◆ Data for this task:
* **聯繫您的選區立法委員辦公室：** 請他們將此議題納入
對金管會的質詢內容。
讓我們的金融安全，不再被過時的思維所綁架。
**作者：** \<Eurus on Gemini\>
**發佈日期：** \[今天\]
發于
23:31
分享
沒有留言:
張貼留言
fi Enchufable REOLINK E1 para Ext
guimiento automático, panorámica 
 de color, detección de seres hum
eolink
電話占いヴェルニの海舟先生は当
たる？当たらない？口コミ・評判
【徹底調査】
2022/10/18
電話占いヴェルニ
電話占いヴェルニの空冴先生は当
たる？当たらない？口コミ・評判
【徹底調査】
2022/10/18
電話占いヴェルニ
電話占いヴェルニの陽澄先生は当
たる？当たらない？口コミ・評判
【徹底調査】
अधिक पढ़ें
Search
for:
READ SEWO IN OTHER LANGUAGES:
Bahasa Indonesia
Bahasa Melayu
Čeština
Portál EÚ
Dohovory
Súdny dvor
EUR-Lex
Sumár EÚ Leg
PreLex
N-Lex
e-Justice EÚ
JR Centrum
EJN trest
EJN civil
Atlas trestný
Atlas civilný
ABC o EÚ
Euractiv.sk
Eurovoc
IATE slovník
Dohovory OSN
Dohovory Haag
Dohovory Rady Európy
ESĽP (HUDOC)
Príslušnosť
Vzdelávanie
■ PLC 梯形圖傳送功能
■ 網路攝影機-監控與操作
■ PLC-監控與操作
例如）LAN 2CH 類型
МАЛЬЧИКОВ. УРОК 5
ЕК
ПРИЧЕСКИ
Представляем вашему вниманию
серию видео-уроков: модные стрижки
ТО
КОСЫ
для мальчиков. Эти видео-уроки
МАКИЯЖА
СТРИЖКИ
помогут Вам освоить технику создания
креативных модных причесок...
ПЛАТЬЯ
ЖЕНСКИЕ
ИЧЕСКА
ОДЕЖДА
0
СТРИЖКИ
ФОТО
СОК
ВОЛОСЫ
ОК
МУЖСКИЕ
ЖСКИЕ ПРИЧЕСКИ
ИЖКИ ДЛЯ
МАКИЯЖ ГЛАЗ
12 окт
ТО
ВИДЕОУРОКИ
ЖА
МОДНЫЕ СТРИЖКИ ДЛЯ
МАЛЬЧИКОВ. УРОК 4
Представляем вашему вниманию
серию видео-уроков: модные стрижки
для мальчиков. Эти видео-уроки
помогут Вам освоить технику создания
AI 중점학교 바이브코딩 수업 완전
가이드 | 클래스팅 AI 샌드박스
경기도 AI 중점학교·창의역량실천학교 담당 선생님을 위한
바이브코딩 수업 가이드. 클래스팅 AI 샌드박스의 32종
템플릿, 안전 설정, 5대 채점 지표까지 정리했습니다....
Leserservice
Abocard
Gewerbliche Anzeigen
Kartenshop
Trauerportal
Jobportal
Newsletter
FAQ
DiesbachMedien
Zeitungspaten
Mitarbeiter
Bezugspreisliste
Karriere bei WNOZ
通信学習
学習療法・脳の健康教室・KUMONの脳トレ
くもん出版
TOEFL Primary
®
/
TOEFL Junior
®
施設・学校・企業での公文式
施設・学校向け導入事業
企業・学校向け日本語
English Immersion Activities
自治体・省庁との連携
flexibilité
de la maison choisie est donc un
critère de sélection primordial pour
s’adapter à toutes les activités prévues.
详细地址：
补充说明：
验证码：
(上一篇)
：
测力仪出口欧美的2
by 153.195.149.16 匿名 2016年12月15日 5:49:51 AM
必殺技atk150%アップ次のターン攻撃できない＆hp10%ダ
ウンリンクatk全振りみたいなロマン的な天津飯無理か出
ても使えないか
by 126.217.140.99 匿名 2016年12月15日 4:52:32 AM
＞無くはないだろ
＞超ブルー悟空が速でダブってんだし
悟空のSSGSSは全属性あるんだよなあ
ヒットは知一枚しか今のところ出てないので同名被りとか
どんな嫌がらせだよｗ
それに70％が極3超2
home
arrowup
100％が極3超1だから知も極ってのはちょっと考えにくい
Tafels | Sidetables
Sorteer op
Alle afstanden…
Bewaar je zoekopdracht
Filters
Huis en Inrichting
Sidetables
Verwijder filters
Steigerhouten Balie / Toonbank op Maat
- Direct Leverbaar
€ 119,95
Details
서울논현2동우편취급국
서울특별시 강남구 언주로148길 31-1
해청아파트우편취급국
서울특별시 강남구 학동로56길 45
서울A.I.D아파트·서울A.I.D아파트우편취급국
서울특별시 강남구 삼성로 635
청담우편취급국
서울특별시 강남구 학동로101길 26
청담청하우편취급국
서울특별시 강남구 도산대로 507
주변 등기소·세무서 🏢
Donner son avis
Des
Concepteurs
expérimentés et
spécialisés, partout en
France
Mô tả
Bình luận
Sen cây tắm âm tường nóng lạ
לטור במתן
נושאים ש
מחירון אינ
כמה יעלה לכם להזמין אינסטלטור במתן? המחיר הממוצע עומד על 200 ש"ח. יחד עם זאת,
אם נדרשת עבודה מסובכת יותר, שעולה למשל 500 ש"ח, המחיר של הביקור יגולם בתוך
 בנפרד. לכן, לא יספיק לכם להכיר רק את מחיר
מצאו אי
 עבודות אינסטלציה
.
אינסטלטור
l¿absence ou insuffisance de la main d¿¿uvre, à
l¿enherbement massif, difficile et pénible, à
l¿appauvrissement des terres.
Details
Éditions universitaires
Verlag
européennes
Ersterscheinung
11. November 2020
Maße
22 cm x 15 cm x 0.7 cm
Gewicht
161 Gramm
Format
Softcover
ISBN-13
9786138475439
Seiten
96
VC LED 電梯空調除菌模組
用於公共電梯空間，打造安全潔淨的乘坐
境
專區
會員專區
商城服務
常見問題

◆ What this task involves: Note each line of the material holding "Dohovory" and copy it out.

◆ Expected answer:
Dohovory
Dohovory OSN
Dohovory Haag
Dohovory Rady Európy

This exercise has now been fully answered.